Faith Vilas to Receive AGU's Fred Whipple Award
This post is adapted from a Planetary Science Institute press release:
Vilas, Senior Scientist at the Planetary Science Institute, has during her more than 40-year career pioneered remote sensing of the solar system, pushing its capabilities through instrument design and expert telescopic observations of a variety of solar system targets. Vilas studies the surface composition of airless bodies including asteroids, the Moon, planetary satellites, and the planet Mercury. She has made ground-based visible wavelength spectroscopy her focus, and has excelled in pulling out small but telling spectral features in the spectra of these airless bodies.

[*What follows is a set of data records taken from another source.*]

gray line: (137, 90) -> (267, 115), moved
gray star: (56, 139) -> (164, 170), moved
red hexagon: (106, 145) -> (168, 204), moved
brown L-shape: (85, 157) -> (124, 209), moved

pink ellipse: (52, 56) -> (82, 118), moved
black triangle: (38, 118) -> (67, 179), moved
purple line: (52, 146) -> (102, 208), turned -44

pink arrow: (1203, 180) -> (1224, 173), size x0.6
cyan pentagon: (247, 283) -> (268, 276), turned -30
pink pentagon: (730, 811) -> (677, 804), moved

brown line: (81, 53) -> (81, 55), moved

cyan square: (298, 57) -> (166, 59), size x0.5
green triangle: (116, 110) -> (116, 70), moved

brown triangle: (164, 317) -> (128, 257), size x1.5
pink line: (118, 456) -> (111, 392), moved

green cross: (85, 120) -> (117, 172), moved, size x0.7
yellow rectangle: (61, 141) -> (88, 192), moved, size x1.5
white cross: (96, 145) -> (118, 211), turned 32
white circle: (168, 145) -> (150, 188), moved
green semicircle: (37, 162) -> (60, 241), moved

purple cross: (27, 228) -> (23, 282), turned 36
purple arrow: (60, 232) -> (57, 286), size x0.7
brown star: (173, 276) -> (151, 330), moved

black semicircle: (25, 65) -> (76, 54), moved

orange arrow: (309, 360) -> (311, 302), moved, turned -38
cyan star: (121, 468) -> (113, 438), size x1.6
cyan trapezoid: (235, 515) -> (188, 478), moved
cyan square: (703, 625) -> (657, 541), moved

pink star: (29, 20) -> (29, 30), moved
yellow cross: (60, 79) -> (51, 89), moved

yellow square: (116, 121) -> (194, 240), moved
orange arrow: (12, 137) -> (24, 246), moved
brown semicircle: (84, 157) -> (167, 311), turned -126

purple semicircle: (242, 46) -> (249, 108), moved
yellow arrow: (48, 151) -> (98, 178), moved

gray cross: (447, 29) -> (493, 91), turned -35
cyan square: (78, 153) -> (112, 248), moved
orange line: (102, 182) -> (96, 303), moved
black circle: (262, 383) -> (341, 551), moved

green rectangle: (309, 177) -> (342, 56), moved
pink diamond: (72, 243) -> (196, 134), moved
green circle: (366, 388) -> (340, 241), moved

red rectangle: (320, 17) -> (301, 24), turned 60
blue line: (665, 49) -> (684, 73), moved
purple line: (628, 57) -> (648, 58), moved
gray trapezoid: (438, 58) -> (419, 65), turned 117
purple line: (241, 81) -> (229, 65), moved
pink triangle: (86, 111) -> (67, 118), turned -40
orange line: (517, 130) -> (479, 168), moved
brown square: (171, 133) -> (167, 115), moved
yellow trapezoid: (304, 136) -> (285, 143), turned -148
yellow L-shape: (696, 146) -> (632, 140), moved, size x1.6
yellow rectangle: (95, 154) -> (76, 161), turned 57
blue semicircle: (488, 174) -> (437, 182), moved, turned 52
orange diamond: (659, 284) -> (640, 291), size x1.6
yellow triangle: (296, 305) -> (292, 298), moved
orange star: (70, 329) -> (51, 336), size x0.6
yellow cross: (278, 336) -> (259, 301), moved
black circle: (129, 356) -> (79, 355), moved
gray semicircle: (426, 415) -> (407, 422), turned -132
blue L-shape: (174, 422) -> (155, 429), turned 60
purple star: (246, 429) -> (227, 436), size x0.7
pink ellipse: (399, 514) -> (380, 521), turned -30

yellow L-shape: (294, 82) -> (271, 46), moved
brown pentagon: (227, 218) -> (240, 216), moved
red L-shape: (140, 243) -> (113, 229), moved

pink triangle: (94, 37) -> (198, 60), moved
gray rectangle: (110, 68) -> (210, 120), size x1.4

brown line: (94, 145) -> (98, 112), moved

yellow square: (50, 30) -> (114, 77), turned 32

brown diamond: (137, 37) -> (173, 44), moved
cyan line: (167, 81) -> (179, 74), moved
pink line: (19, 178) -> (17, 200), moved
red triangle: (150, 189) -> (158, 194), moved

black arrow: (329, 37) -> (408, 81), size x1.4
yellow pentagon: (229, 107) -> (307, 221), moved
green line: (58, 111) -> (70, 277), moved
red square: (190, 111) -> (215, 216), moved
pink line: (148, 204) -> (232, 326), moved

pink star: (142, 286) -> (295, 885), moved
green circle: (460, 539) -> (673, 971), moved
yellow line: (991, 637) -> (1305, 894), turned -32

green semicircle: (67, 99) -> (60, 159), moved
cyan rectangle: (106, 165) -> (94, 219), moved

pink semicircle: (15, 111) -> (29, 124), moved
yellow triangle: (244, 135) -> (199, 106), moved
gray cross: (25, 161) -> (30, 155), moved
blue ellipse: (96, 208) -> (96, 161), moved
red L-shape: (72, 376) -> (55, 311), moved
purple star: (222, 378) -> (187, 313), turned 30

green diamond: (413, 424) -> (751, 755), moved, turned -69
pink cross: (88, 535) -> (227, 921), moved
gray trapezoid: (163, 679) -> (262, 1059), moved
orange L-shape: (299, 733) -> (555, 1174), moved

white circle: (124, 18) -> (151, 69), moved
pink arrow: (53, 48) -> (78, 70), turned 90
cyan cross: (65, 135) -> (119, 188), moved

Her groundbreaking work includes her discovery and analysis of subtle absorption features in reflectance spectra of darker — presumed primitive — asteroids. In particular, this includes a spectral feature centered near 0.7 µm, which is caused by light reflected from minerals created by water altering the structure and composition of underlying rocks — evidence of water’s action throughout history in the asteroid belt.
“I am honored to receive the Fred Whipple Award from the AGU Planetary Sciences section, and I thank them for this recognition of my research and service,” Vilas said. “No work is possible without the support and collaboration of colleagues, sponsors, and friends, and this prize is shared with the many people I have worked with over the years.”
Vilas’s dedication to planetary science is also reflected in her contributions and her service to the planetary science community through multiple professional positions. She has worked at NASA, the National Science Foundation, and several ground-based observatories, including the MMT Observatory in Arizona, which she led from 2005 to 2010. Last month she was named Editor of the Planetary Science Journal, a new peer-reviewed open-access publication from the American Astronomical Society and its Division for Planetary Sciences.
“I chose the emerging field of planetary sciences as a college undergraduate, and have had the privilege of watching it grow and expand throughout my career,” Vilas said. “Each object we explore brings new surprises. Our expansion now with space probes throughout the solar system is enabled by telescopic observing, and these two approaches will remain intertwined as we continue our journey of planetary systems exploration.”
Established in 1989, the Whipple Award is given annually to one honoree in recognition of outstanding contributions in the field of planetary science. This award is named in honor of AGU Fellow Fred Whipple, a gifted astronomer most noted for his work on comets.
Vilas will receive the Whipple Award and will present an invited lecture during the AGU Fall Meeting on 9 December in San Francisco.